Jangan lupakan biaya maintenance jangka panjang dan pentingnya digital marketing untuk memastikan website Anda tidak hanya berfungsi, tetapi juga menarik traffic dan mencapai tujuannya. Dengan perencanaan yang matang dan pemanfaatan tools yang tepat, Anda bisa memiliki website profesional yang efektif tanpa harus mengeluarkan biaya berlebihan.
Untuk kebutuhan tools, template, dan panduan digital marketing, Anda bisa mulai dari DigiMarket.co.id. Kami siap membantu Anda memahami lebih dalam tentang SEO, AI tools, dan strategi online untuk mengoptimalkan website Anda.
FAQ
Ya, Anda bisa membuat website gratis menggunakan platform seperti Blogger, WordPress.com (versi gratis), atau Google Sites. Namun, pilihan ini memiliki keterbatasan seperti nama domain yang tidak profesional, kustomisasi terbatas, dan seringkali menyertakan iklan dari platform.
Waktu pembuatan website sangat bervariasi. Website sederhana menggunakan website builder bisa jadi dalam hitungan jam atau hari. Website berbasis WordPress yang Anda kerjakan sendiri mungkin membutuhkan beberapa minggu. Sementara itu, website kustom dengan fitur kompleks bisa memakan waktu berbulan-bulan, tergantung skala proyek dan tim developer.
Tidak selalu.
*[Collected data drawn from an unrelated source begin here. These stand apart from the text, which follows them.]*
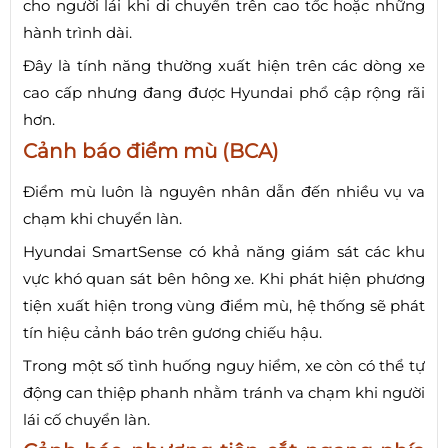
cho người lái khi di chuyển trên cao tốc hoặc những
hành trình dài.
Đây là tính năng thường xuất hiện trên các dòng xe
cao cấp nhưng đang được Hyundai phổ cập rộng rãi
hơn.
Cảnh báo điểm mù (BCA)
Điểm mù luôn là nguyên nhân dẫn đến nhiều vụ va
chạm khi chuyển làn.
Hyundai SmartSense có khả năng giám sát các khu
vực khó quan sát bên hông xe. Khi phát hiện phương
tiện xuất hiện trong vùng điểm mù, hệ thống sẽ phát
tín hiệu cảnh báo trên gương chiếu hậu.
Trong một số tình huống nguy hiểm, xe còn có thể tự
động can thiệp phanh nhằm tránh va chạm khi người
lái cố chuyển làn.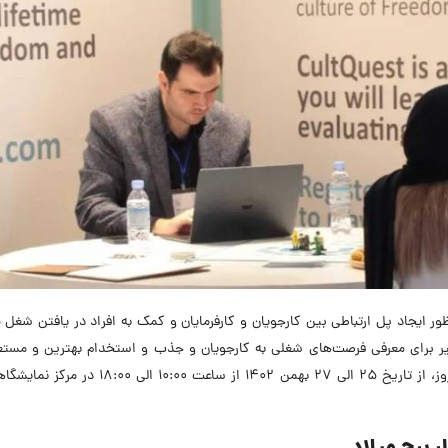
Ira) رویدادی بود که به منظور ایجاد پل ارتباطی بین کارجویان و کارفرمایان و کمک به افراد در یافتن ش
یر برای معرفی فرصت‌های شغلی به کارجویان و جذب و استخدام بهترین و مستع
افراد توسط کارفرمایان فراهم کرد. این نمایشگاه در سه روز،‌ از تاریخ 25 الی 27 بهمن 1402 از ساعت 0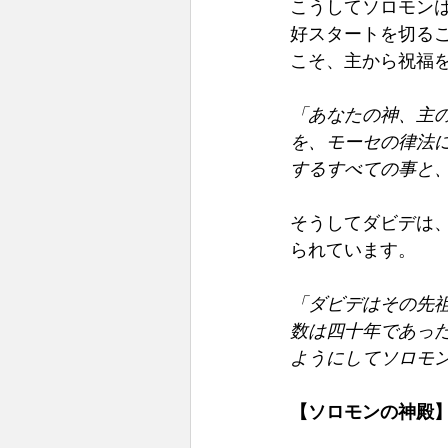
こうしてソロモン
好スタートを切る
こそ、主から祝福を
「あなたの神、主
を、モーセの律法
するすべての事と
そうしてダビデは
られています。
「ダビデはその先
数は四十年であっ
ようにしてソロモ
【ソロモンの神殿】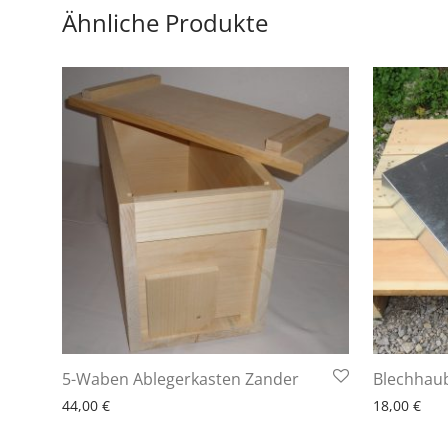
Ähnliche Produkte
6 - 10 Arbeitstage
6 - 
5-Waben Ablegerkasten Zander
Blechhaub
44,00
€
18,00
€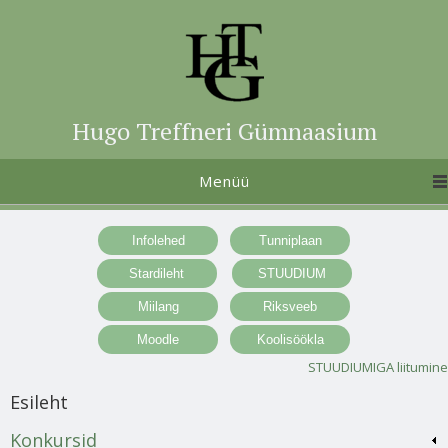
Hugo Treffneri Gümnaasium
Menüü
STUUDIUMIGA liitumine
Esileht
Konkursid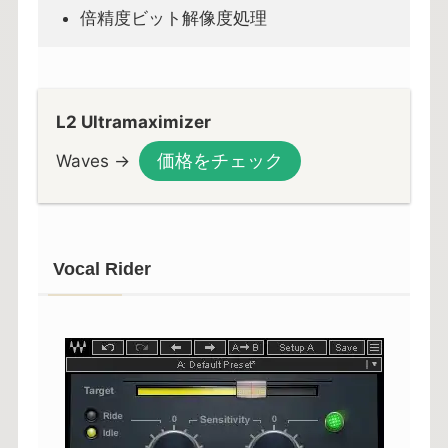
倍精度ビット解像度処理
L2 Ultramaximizer
価格をチェック
Waves →
Vocal Rider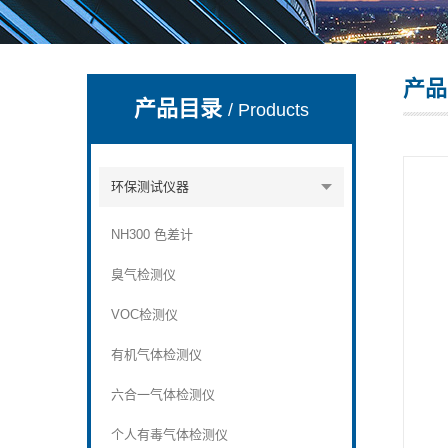
产品
深圳市深博瑞仪器仪表有限公司
产品目录
/ Products
环保测试仪器
NH300 色差计
臭气检测仪
VOC检测仪
有机气体检测仪
六合一气体检测仪
个人有毒气体检测仪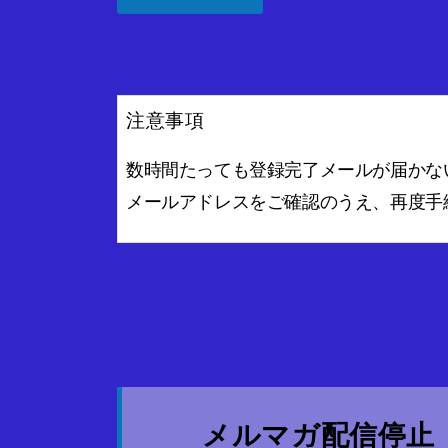
注意事項
数時間たっても登録完了メールが届かな
メールアドレスをご確認のうえ、再度手
メルマガ配信停止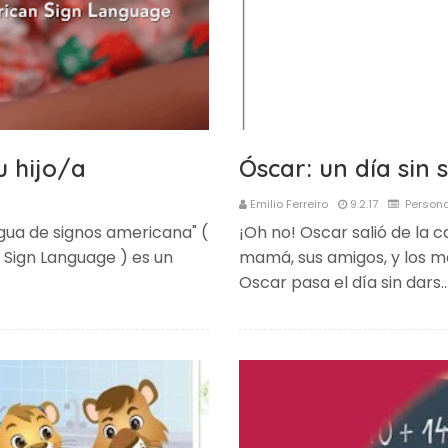
u hijo/a
Óscar: un día sin 
Emilio Ferreiro
9.2.17
Person
engua de signos americana" (
¡Oh no! Oscar salió de la c
 Sign Language ) es un
mamá, sus amigos, y los m
Oscar pasa el día sin dars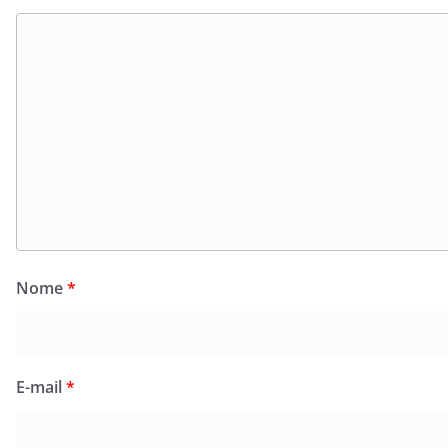
Nome
*
E-mail
*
Banyak platform modern seperti website builder (Wix, Squarespace) dan CMS (WordPress dengan page builder) memungkinkan Anda membuat website tanpa perlu menulis satu baris kode pun. Anda bisa menggunakan antarmuka visual drag-and-drop. Namun, pemahaman dasar tentang HTML/CSS bisa membantu Anda melakukan kustomisasi lebih lanjut.
Biaya perpanjangan website tahunan biasanya mencakup domain dan hosting. Untuk website sederhana menggunakan WordPress self-hosted, Anda bisa mengharapkan biaya sekitar IDR 500.000 hingga IDR 2.000.000 per tahun. Jika Anda menggunakan tema atau plugin premium berlisensi tahunan, itu akan menambah biaya perpanjangan Anda.
Tools AI dapat membantu Anda dalam berbagai aspek pembuatan website, mulai dari riset keyword, pembuatan draft konten (copywriting untuk halaman, blog), ide desain, hingga optimasi gambar. Misalnya, Anda bisa menggunakan AI untuk menghasilkan ide judul artikel, deskripsi produk, atau bahkan membuat prompt untuk menghasilkan gambar. Ini membantu mempercepat proses dan mengurangi biaya operasional.